A known variation of scaling techniques is z-score transformation. This approach focuses on deviations, that is, determining how a specific value differs from the mean. Main problem with z-score is that is best addressed to homogeneous datasets, that is, few outliers are allowed should the normalization technique shall be considered reliable.
On their behalf, logarithmic transformations help limiting datasets just in case they are populated with values with great variation. They perform a computation of the dataset log, which is the best approach where there exists just a bunch of values with a lot of points. They have been successfully tested regarding the normalization of alerts and events produced by probes of some critical infrastructures (Di Sarno, et al., 2016).

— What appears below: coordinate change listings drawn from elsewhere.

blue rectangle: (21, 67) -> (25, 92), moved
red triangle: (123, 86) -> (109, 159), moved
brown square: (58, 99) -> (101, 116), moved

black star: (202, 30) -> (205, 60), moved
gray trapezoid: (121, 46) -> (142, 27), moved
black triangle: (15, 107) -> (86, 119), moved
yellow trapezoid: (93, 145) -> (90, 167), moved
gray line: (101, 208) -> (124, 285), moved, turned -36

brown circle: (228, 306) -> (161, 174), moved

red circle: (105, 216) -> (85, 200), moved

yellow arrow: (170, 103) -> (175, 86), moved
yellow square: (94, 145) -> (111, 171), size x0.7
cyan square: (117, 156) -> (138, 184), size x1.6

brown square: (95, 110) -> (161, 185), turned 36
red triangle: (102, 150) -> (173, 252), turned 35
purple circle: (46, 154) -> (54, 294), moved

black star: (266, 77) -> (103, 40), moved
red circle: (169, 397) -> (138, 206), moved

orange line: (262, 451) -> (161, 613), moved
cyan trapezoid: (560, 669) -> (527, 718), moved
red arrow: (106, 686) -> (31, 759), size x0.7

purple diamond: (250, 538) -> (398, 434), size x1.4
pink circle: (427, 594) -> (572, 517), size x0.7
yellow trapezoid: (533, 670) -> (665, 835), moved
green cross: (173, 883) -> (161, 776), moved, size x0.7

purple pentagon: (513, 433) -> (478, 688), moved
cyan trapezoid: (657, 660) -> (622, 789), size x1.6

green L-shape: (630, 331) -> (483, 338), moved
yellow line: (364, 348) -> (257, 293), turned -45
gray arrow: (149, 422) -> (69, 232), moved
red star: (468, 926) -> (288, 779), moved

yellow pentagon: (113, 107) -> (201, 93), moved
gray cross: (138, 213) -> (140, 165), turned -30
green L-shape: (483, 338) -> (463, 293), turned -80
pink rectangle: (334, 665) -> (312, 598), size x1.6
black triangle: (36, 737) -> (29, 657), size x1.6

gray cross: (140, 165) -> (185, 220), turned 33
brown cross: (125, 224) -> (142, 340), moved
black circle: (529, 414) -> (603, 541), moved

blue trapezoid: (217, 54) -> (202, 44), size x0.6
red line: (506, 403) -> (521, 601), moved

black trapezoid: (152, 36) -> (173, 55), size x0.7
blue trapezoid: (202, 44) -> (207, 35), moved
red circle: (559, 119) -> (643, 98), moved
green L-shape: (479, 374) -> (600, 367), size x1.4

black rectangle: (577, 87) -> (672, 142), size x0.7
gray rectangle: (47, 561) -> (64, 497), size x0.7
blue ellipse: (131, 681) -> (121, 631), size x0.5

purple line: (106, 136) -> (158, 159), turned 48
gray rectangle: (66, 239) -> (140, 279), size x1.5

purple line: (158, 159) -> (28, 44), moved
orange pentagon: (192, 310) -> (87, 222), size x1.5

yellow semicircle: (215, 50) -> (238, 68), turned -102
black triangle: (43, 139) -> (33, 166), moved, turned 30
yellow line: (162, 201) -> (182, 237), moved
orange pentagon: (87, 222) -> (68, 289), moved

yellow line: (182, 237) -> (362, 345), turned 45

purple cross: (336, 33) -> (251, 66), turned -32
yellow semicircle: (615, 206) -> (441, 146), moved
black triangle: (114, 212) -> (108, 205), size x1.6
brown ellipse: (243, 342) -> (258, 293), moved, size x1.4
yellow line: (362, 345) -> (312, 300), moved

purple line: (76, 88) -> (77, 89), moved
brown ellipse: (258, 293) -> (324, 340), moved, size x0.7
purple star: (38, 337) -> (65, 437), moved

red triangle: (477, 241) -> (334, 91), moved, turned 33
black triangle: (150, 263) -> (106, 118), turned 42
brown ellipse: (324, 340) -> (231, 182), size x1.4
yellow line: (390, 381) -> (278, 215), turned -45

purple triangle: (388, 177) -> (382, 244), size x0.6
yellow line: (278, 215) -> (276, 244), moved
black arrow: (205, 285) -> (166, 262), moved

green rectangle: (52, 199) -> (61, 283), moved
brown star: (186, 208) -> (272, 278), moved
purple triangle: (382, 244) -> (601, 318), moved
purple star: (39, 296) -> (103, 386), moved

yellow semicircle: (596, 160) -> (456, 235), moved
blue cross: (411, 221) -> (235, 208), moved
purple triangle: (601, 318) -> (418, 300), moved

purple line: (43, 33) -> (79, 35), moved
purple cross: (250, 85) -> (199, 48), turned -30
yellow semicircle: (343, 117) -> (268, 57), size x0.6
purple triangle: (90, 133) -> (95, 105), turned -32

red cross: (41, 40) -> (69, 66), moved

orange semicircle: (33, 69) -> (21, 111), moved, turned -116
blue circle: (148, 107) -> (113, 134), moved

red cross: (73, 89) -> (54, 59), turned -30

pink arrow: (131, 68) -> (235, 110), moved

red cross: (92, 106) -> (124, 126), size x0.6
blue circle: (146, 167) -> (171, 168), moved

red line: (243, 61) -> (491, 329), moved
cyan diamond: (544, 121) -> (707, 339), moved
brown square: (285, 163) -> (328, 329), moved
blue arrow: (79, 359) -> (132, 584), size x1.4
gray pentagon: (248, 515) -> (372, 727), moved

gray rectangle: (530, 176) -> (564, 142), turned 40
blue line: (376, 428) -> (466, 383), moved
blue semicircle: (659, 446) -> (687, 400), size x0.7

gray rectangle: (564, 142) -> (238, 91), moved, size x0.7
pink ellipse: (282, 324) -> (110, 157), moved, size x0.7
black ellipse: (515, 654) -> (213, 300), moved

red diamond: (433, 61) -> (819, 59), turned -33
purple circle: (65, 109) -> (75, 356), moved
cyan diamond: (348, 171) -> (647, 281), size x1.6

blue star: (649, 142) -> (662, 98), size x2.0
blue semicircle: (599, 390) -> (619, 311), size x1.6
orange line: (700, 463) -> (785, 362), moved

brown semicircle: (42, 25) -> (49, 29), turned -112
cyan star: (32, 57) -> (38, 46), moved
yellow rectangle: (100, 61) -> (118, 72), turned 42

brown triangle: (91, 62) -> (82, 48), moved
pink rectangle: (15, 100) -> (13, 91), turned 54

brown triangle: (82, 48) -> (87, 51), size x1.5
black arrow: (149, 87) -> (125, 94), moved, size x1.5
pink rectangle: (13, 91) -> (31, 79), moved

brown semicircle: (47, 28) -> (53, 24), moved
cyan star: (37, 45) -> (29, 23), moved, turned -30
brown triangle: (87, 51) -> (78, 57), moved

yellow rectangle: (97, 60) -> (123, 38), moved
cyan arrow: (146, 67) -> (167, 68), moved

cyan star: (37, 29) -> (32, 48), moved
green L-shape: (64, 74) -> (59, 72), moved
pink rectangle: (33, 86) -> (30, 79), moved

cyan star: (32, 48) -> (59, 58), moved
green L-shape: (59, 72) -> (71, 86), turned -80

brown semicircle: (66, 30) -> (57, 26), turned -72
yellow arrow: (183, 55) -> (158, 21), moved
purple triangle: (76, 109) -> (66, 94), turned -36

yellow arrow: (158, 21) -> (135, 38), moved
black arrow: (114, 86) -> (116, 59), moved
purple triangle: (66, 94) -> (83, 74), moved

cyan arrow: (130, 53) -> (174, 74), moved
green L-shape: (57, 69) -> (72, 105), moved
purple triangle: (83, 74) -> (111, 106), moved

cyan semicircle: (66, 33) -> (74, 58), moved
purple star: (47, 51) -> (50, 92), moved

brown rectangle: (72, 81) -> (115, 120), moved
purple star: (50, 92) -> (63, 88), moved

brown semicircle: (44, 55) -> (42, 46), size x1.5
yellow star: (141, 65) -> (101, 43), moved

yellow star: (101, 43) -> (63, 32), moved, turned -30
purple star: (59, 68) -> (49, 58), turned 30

Another technique called square-root transformation deals with datasets where values are obtained from different sources, such as distinct tools. However, although it has proven to be effective when faced to Poison distributions (Barlett, 1936; Freeman & Tukey, 1950), it is worth mentioning that values under zero must be expressly handled, that is, added a variable to artificially raise the value above zero.
Although all described techniques are proven to be effective, extreme outliers could possibly minimize their stability and performance. A good approach is to rely on a feature clipping normalization technique, which allots outliers to a predefined, fixed value. It causes no harm since feature clipping can be performed either at the beginning or at the end of the normalization procedure. This kind of normalization can accurately predict incidents in activities on a network basis (Liu, et al., 2015).
Finally, Box-Cox normalization techniques (Box & Cox, 1964) demonstrated their effectiveness to identify optimal transformation for variables by just raising numbers to an exponent. They represent an alternative to be considered for data cleansing (Osborne, 2010) while, at the same time delivered higher performance compared to quantitative analysis employed by min-max or z-score techniques (Osborne, 2002).